Not only does Gilgamesh exist in a number of different versions, each version is in turn made up of many different fragments. There is no single manuscript that carries the entire story from beginning to end. Rather, Gilgamesh has to be recreated from hundreds of clay tablets that have become fragmentary over millennia. The story comes to us as a tapestry of shards, pieced together by philologists to create a roughly coherent narrative (about four-fifths of the text have been recovered). The fragmentary state of the epic also means that it is constantly being updated, as archaeological excavations – or, all too often, illegal lootings – bring new tablets to light, making us reconsider our understanding of the text. Despite being more than 4,000 years old, the text remains in flux, changing and expanding with each new finding.[...]
What does this tell us? We learn two main things. First, that humanity for the Babylonians was defined through society. To be human was a distinctly social affair. And not just any kind of society: it was the social life of cities that made you a ‘true man’. Babylonian culture was, at heart, an urban culture.
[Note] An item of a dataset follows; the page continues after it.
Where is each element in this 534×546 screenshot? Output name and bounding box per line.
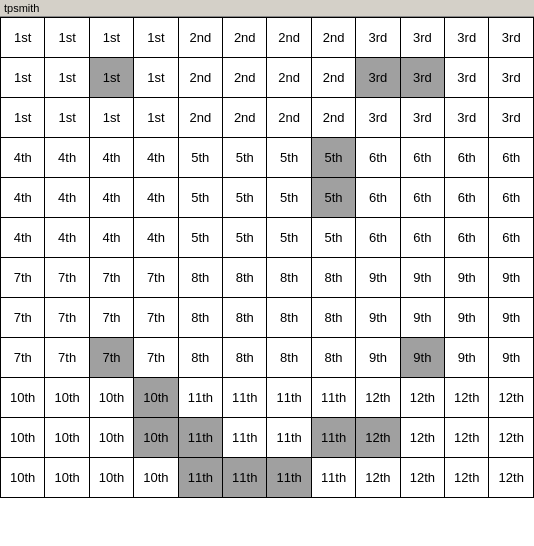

Cities such as Uruk, Babylon or Ur were the building blocks of civilisation, and the world outside the city walls was seen as a dangerous and uncultured wasteland.
Second, we learn that humanity is a sliding scale. After a week of sex, Enkidu has not become fully human. There is an intermediary stage, where he speaks like a human but thinks like an animal. Even after the second week, he still has to learn how to eat bread, drink beer and put on clothes. In short, becoming human is a step-by-step process, not an either/or binary.